# Cerakote questions



## outdoorkid (Jan 6, 2010)

I have Desert Eagle 1911 I am interested in having done in two colors.
What is the ball park price for this? H does anyone have any suggestions on who to do this?


----------



## Sequoiha (Sep 28, 2007)

Tim Barry of Baywatch Arms does mine, I had my Ruger 44 super black hawk and my Ruger 10/22 done last year,, wasnt much,, very reasonable and very good work,,


----------



## outlaw1 (Dec 26, 2008)

X2 on Tim I've had a couple guns done also.. had two with bad pitting and surface rust.. main reason for doing the cerakote... when he was done you can't even tell! Does a awesome job.

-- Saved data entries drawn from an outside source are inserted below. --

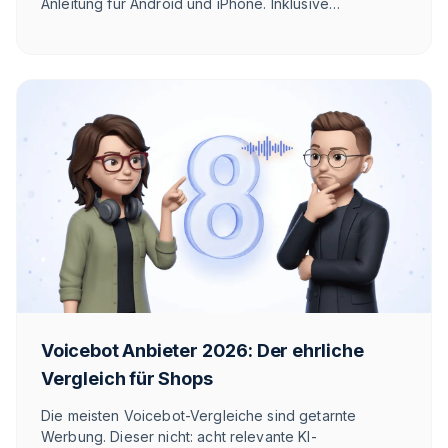
Anleitung für Android und iPhone. Inklusive
Troubleshooting, Sonderfällen und ehrlicher
Einschätzung, wann sich RCS wirklich lohnt.
Voicebot Anbieter 2026: Der ehrliche
Vergleich für Shops
Die meisten Voicebot-Vergleiche sind getarnte
Werbung. Dieser nicht: acht relevante KI-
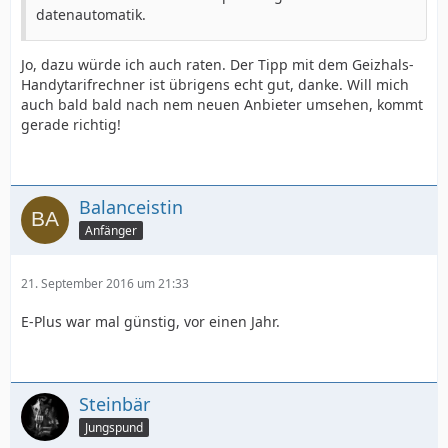
datenautomatik.
Jo, dazu würde ich auch raten. Der Tipp mit dem Geizhals-
Handytarifrechner ist übrigens echt gut, danke. Will mich
auch bald bald nach nem neuen Anbieter umsehen, kommt
gerade richtig!
Balanceistin
Anfänger
21. September 2016 um 21:33
E-Plus war mal günstig, vor einen Jahr.
Steinbär
Jungspund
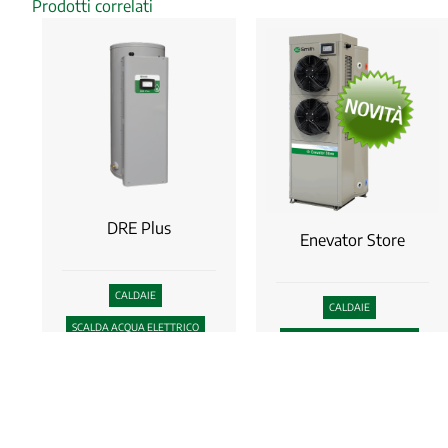
Prodotti correlati
DRE Plus
Enevator Store
CALDAIE
CALDAIE
SCALDA ACQUA ELETTRICO
SCALDA ACQUA ELETTRICO
POMPA DI CALORE
SCALDA ACQUA ELETTRICO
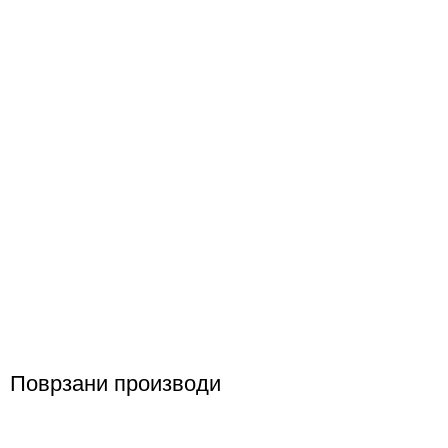
Поврзани производи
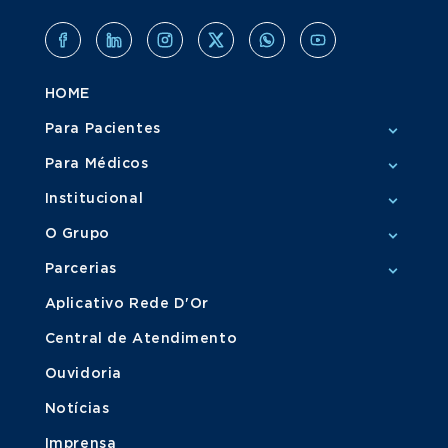
HOME
Para Pacientes
Para Médicos
Institucional
O Grupo
Parcerias
Aplicativo Rede D'Or
Central de Atendimento
Ouvidoria
Notícias
Imprensa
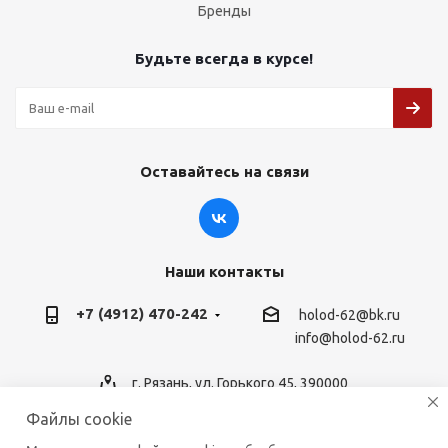
Бренды
Будьте всегда в курсе!
Оставайтесь на связи
Наши контакты
+7 (4912) 470-242
holod-62@bk.ru
info@holod-62.ru
г. Рязань, ул. Горького 45, 390000
Файлы cookie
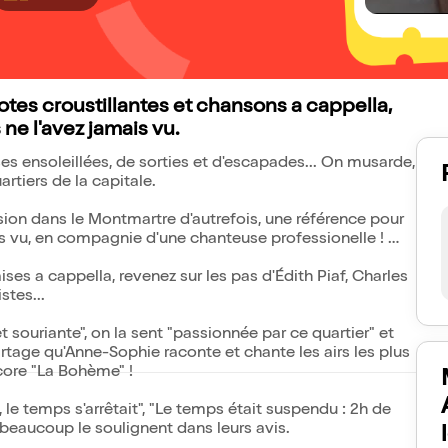
cdotes croustillantes et chansons a cappella,
e l'avez jamais vu.
es ensoleillées, de sorties et d'escapades... On musarde,
rtiers de la capitale.
on dans le Montmartre d'autrefois, une référence pour
s vu, en compagnie d'une chanteuse professionelle !
ses a cappella, revenez sur les pas d'Édith Piaf, Charles
stes...
 souriante", on la sent "passionnée par ce quartier" et
rtage qu'Anne-Sophie raconte et chante les airs les plus
ncore "La Bohème" !
 le temps s'arrêtait", "Le temps était suspendu : 2h de
e beaucoup le soulignent dans leurs avis.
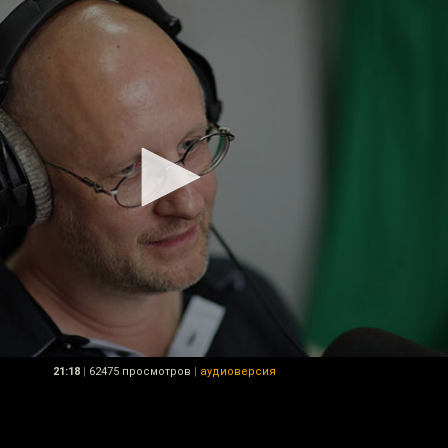
21:18
|
62475 просмотров
|
аудиоверсия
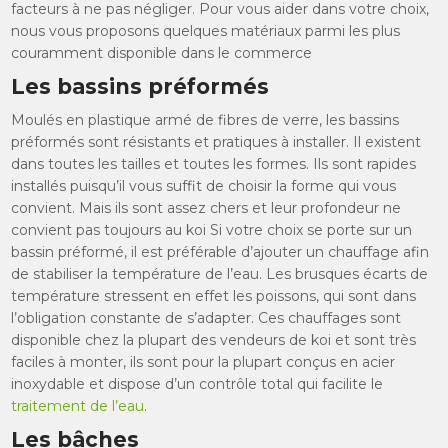
facteurs à ne pas négliger. Pour vous aider dans votre choix,
nous vous proposons quelques matériaux parmi les plus
couramment disponible dans le commerce
Les bassins préformés
Moulés en plastique armé de fibres de verre, les bassins
préformés sont résistants et pratiques à installer. Il existent
dans toutes les tailles et toutes les formes. Ils sont rapides
installés puisqu’il vous suffit de choisir la forme qui vous
convient. Mais ils sont assez chers et leur profondeur ne
convient pas toujours au koi Si votre choix se porte sur un
bassin préformé, il est préférable d’ajouter un chauffage afin
de stabiliser la température de l’eau. Les brusques écarts de
température stressent en effet les poissons, qui sont dans
l’obligation constante de s’adapter. Ces chauffages sont
disponible chez la plupart des vendeurs de koi et sont très
faciles à monter, ils sont pour la plupart conçus en acier
inoxydable et dispose d’un contrôle total qui facilite le
traitement de l’eau
.
Les bâches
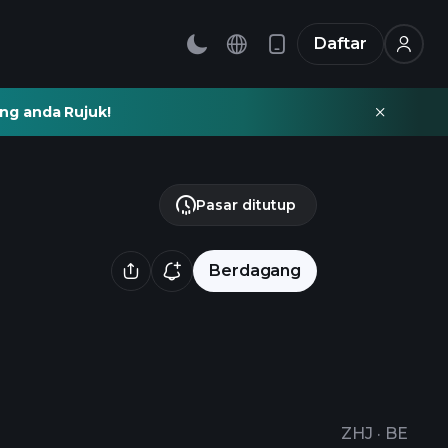
Daftar
ng anda Rujuk!
Pasar ditutup
Berdagang
ZHJ
·
BE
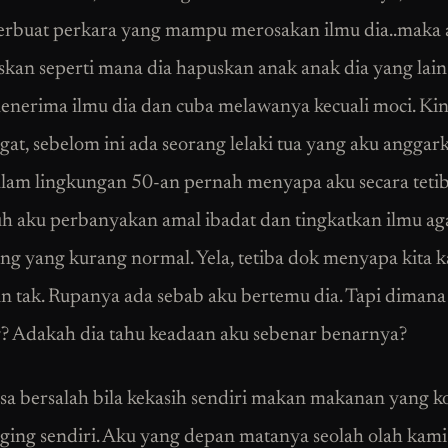
erbuat perkara yang mampu merosakan ilmu dia..maka 
skan seperti mana dia hapuskan anak anak dia yang lain
enerima ilmu dia dan cuba melawanya kecuali moci. Kin
ngat, sebelom ini ada seorang lelaki tua yang aku angga
alam lingkungan 50-an pernah menyapa aku secara tetib
 aku perbanyakan amal ibadat dan tingkatkan ilmu a
ang yang kurang normal. Yela, tetiba dok menyapa kita k
n tak. Rupanya ada sebab aku bertemu dia. Tapi dimana l
? Adakah dia tahu keadaan aku sebenar benarnya?
asa bersalah bila kekasih sendiri makan makanan yang ko
ging sendiri. Aku yang depan matanya seolah olah kami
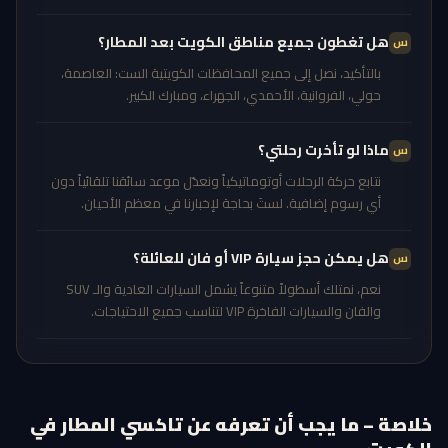
هل تغطون جميع مناطق الكويت بعد المطار؟
بالتأكيد، نصل إلى جميع المحافظات الكويتية الست: العاصمة،
حولي، الفروانية، الأحمدي، الجهراء، ومبارك الكبير.
ماذا لو تأخرت رحلتي؟
نتابع حركة الرحلات أوتوماتيكياً ونعدّل موعد سائقنا تلقائياً دون
أي رسوم إضافية. لستَ بحاجة لإخبارنا في معظم الأحيان.
هل يمكن حجز سيارة VIP أو فان للعائلة؟
نعم، نمتلك أسطولاً متنوعاً يشمل السيارات العادية والـ SUV
والفان والسيارات الفاخرة VIP لتناسب جميع الاحتياجات.
خلاصة – ما يجب أن تعرفه عن تاكسي المطار في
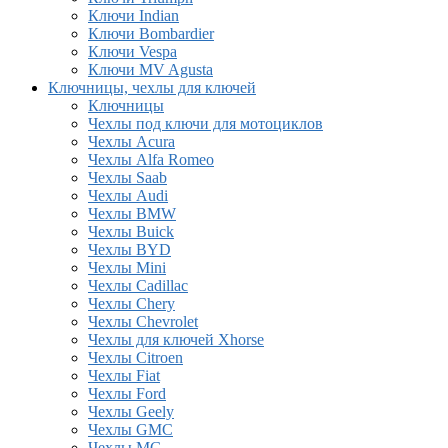
Ключи Indian
Ключи Bombardier
Ключи Vespa
Ключи MV Agusta
Ключницы, чехлы для ключей
Ключницы
Чехлы под ключи для мотоциклов
Чехлы Acura
Чехлы Alfa Romeo
Чехлы Saab
Чехлы Audi
Чехлы BMW
Чехлы Buick
Чехлы BYD
Чехлы Mini
Чехлы Cadillac
Чехлы Chery
Чехлы Chevrolet
Чехлы для ключей Xhorse
Чехлы Citroen
Чехлы Fiat
Чехлы Ford
Чехлы Geely
Чехлы GMC
Чехлы MG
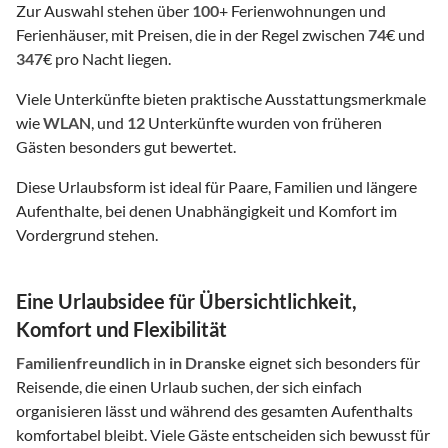
Zur Auswahl stehen über
100
+ Ferienwohnungen und
Ferienhäuser, mit Preisen, die in der Regel zwischen
74
€ und
347
€ pro Nacht liegen.
Viele Unterkünfte bieten praktische Ausstattungsmerkmale
wie
WLAN
, und
12
Unterkünfte wurden von früheren
Gästen besonders gut bewertet.
Diese Urlaubsform ist ideal für Paare, Familien und längere
Aufenthalte, bei denen Unabhängigkeit und Komfort im
Vordergrund stehen.
Eine Urlaubsidee für Übersichtlichkeit,
Komfort und Flexibilität
Familienfreundlich
in
in Dranske
eignet sich besonders für
Reisende, die einen Urlaub suchen, der sich einfach
organisieren lässt und während des gesamten Aufenthalts
komfortabel bleibt. Viele Gäste entscheiden sich bewusst für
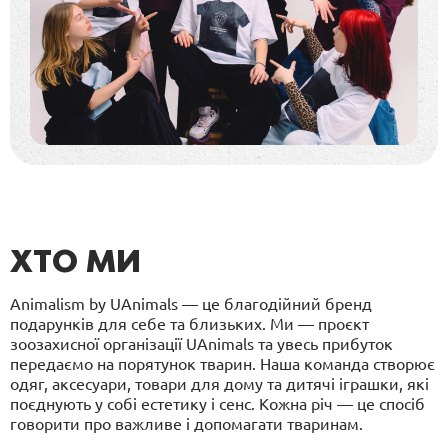
ХТО МИ
Animalism by UAnimals — це благодійний бренд
подарунків для себе та близьких. Ми — проєкт
зоозахисної організації UAnimals та увесь прибуток
передаємо на порятунок тварин. Наша команда створює
одяг, аксесуари, товари для дому та дитячі іграшки, які
поєднують у собі естетику і сенс. Кожна річ — це спосіб
говорити про важливе і допомагати тваринам.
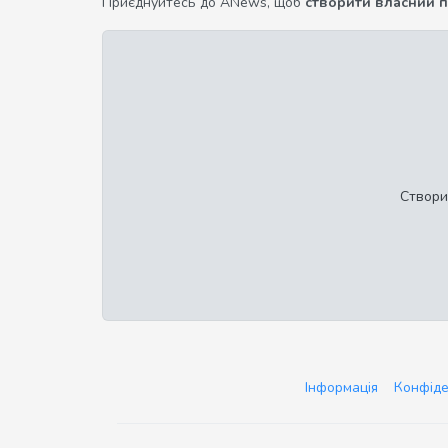
Приєднуйтесь до ANews, щоб
створити власний 
Створи
Інформація
Конфіде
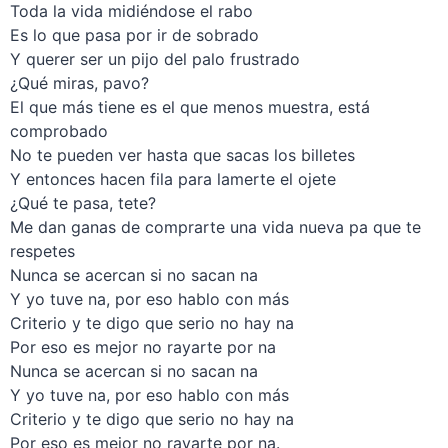
Toda la vida midiéndose el rabo
Es lo que pasa por ir de sobrado
Y querer ser un pijo del palo frustrado
¿Qué miras, pavo?
El que más tiene es el que menos muestra, está
comprobado
No te pueden ver hasta que sacas los billetes
Y entonces hacen fila para lamerte el ojete
¿Qué te pasa, tete?
Me dan ganas de comprarte una vida nueva pa que te
respetes
Nunca se acercan si no sacan na
Y yo tuve na, por eso hablo con más
Criterio y te digo que serio no hay na
Por eso es mejor no rayarte por na
Nunca se acercan si no sacan na
Y yo tuve na, por eso hablo con más
Criterio y te digo que serio no hay na
Por eso es mejor no rayarte por na.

I think I paid like 100 to do my over and under shotgun. And he polyurethane my stock too!


----------



## jpwalnuthill (Feb 12, 2010)

*cerakote*

Tim cerakoted a G26 and Ruger Mark II for me almost two years ago and both still look great.


----------



## BIG DAWG (Sep 23, 2008)

*Tim's cera-coating*

Tim has done a bunch of handguns,and shotguns for me, if he has a fault it's that he is a perfectionist! Not to mention he is a nut, but that's not a fault in my book.
Big Dawg


----------